WHAT TO WORK ON:
For the entries below, count the lines containing "Sistem" and give only that number.

INPUT DATA:

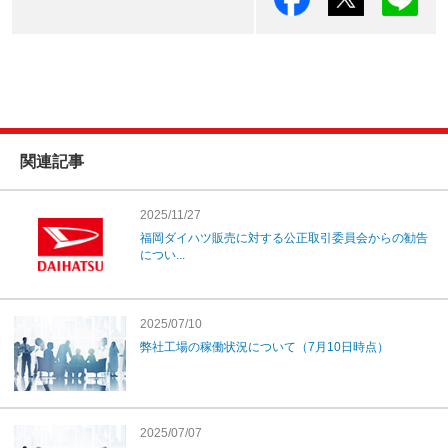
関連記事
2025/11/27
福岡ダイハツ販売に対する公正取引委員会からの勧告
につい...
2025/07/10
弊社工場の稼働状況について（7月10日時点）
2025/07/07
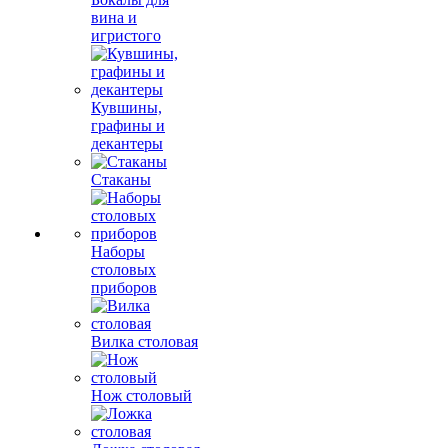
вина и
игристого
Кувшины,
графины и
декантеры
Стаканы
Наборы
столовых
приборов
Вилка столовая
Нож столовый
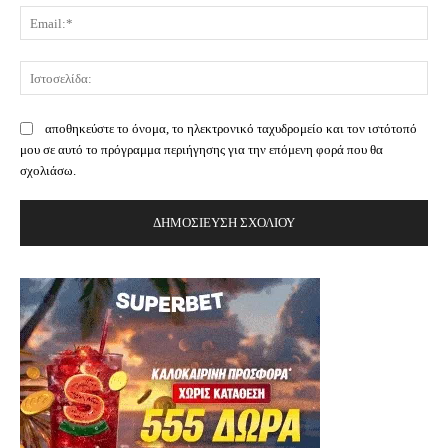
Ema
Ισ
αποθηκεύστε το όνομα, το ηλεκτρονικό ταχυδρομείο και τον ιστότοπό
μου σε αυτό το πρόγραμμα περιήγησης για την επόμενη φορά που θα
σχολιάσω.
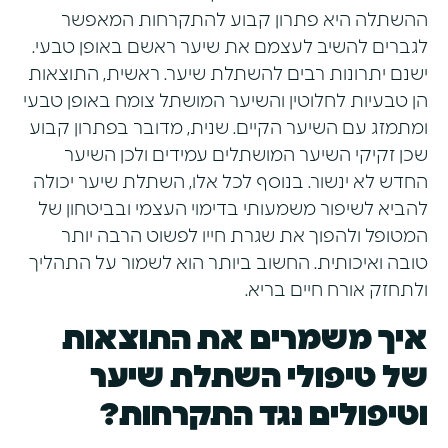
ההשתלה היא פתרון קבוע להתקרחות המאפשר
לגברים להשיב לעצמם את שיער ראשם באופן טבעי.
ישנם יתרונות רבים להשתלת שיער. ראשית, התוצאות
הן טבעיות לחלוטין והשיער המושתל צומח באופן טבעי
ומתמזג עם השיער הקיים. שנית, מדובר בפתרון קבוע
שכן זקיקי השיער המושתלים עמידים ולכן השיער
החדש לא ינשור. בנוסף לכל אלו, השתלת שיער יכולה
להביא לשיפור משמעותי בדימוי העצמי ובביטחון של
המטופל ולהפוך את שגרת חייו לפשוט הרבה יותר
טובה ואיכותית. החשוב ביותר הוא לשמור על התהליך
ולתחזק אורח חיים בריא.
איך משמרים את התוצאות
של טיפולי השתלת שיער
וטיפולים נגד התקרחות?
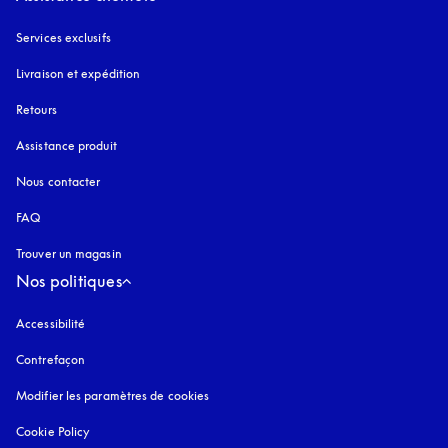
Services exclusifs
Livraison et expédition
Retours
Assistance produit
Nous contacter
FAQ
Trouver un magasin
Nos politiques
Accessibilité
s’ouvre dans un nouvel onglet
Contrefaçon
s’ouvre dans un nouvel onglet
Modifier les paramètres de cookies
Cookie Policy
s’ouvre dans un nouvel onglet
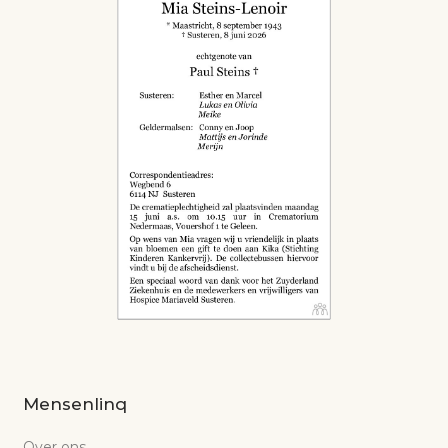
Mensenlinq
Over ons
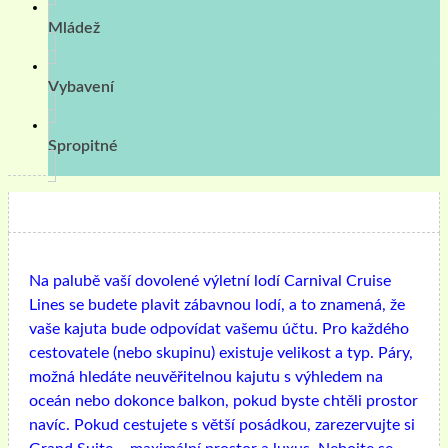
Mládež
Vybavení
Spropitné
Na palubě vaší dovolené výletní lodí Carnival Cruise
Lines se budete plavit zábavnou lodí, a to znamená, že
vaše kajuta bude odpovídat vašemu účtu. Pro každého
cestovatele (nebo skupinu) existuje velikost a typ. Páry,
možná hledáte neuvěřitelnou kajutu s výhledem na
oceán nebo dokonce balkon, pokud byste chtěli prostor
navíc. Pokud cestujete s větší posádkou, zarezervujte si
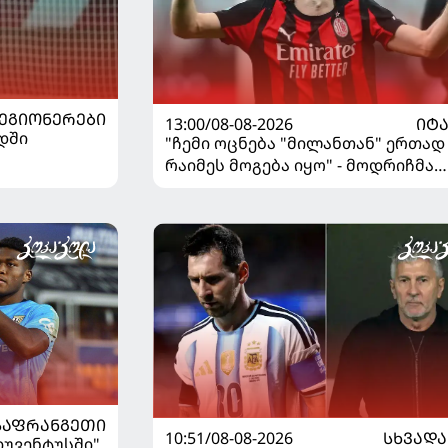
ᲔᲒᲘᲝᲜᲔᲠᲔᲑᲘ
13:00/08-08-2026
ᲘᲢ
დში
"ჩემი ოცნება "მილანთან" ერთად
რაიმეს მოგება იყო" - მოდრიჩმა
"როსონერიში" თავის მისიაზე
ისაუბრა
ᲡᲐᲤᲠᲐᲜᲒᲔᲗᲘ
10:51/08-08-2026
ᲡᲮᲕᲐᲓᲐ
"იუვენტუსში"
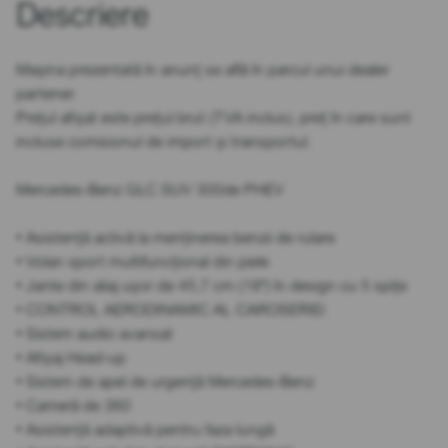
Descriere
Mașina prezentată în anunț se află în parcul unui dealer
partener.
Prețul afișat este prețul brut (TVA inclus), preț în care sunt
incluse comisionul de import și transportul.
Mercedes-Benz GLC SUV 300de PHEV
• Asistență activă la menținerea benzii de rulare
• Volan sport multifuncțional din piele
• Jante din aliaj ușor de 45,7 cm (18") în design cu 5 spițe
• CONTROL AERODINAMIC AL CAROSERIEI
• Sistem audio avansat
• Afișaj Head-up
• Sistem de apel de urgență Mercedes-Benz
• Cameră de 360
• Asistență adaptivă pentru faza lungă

ANSWER TO THIS PROBLEM:
2